Like give me an example.
I think revisiting the relationship in its entirety, right?
It's like you've broken up.
You maybe one of you has a valid reason that you broke up or maybe both of you have a valid
reason but you can't let go of each other. So you go back to that same drawing board where it's like,
you have sleepovers, you have hookups, you regularly text, you do all of these things
that you were doing while you were in a relationship with the person that you broke up with. Like,
are you that girl or are you, no, once I say I'm done, I'm done. Because
I have one friend that's like, once that breakup happens, there is no revisiting that situation.
Like it's gone and gone. Like that's it.
Okay, so I would say so what's weird is, and I unfortunately have to use these two people
as an example, because they are the only two people that this was a scenario in was like, hobby and Chris, those two are officially
done now. Right? But truly think that for Chris, him having a child with someone else
was the end for me. And I never looked back. I have never looked back. When I knew I was
done, I was done. And same for Javi.
We went back and forth as long as we did because we had been back and forth all of that time.
Does that make sense?
But when me and Jordan were done, we were done.
When me and Joe were done, we were done.
So I don't know how to answer that question because it's like, I do think that sometimes
when you guys officially break up, there is a period of time where you're still... But
I could never go back to Javi and Chris now. Today, as it stands, we are so far beyond that, that I would never
go back. They're my exes and that is what it is. I've never gone back to an ex years
later. Javi and I were back and forth for all of those years. Does that make sense?
Yes. See-
It's not like we took a multiple year break and then we tried to get back together.
See, I'm in agreement with you. I kind of feel in one situation that I was in, I was
like, once it gets too far gone, it's fully gone.
Yeah. But during that entire time, it wasn't really
done. Right.
You know what I mean? Yeah. we were at some periods acting like we were still
together still doing things that we were still together. But like we weren't. But like once
that is gone, I don't know how to describe it.
Do you regret that? Do you feel like looking back on it now, you would have rather a cold
turkey situation and never gone back to the drawing board or you're okay with the lessons
that you learned along the way? Because mine's about the time investment, right?
It's like, okay, I'm 35 years old.
If you keep going back to the drawing board and nothing is going to change and nothing
is figured out, are you doing it to buy time?
Or are you doing it in hopes that something is going to change. I think for me with Javi, it was both.

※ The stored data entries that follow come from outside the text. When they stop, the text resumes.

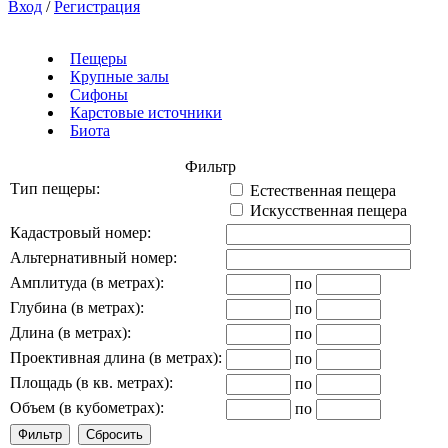
Вход
/
Регистрация
Пещеры
Крупные залы
Сифоны
Карстовые источники
Биота
Фильтр
Тип пещеры:
Естественная пещера
Искусственная пещера
Кадастровый номер:
Альтернативный номер:
Амплитуда (в метрах):
по
Глубина (в метрах):
по
Длина (в метрах):
по
Проективная длина (в метрах):
по
Площадь (в кв. метрах):
по
Объем (в кубометрах):
по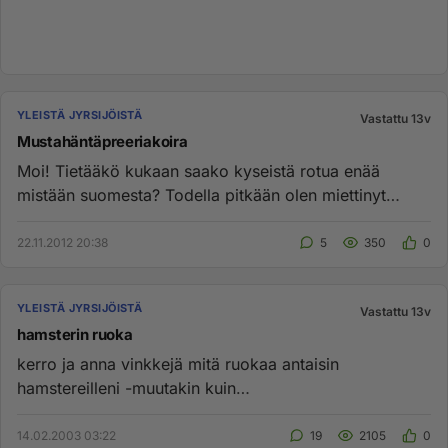
YLEISTÄ JYRSIJÖISTÄ
Vastattu 13v
Mustahäntäpreeriakoira
Moi! Tietääkö kukaan saako kyseistä rotua enää
mistään suomesta? Todella pitkään olen miettinyt
ottavani ja pidän lemm...
22.11.2012 20:38
5
350
0
YLEISTÄ JYRSIJÖISTÄ
Vastattu 13v
hamsterin ruoka
kerro ja anna vinkkejä mitä ruokaa antaisin
hamstereilleni -muutakin kuin
kiinankaalta,porkkanaa,omenaa,jyviä...olisi ni...
14.02.2003 03:22
19
2105
0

Hopes that things would change
and also to possibly buy time.
With Chris, I was just hoping things would change
and I was hoping things would get better.
They never did.
Looking back, do I regret it?
Yes.
I just don't want to ever be the person that wakes up one day. And
it's like, I should have never done that circus over and over
and over again.
No, and that's how I feel. Like when I and I don't think about
it often. I you know, I talk about my ex relationships on
here just for like, points of reference. Because that's what
this is, right? Like, so I don't want anyone to be upset by this conversation. I don't have feelings for J points of reference, because that's what this is, right?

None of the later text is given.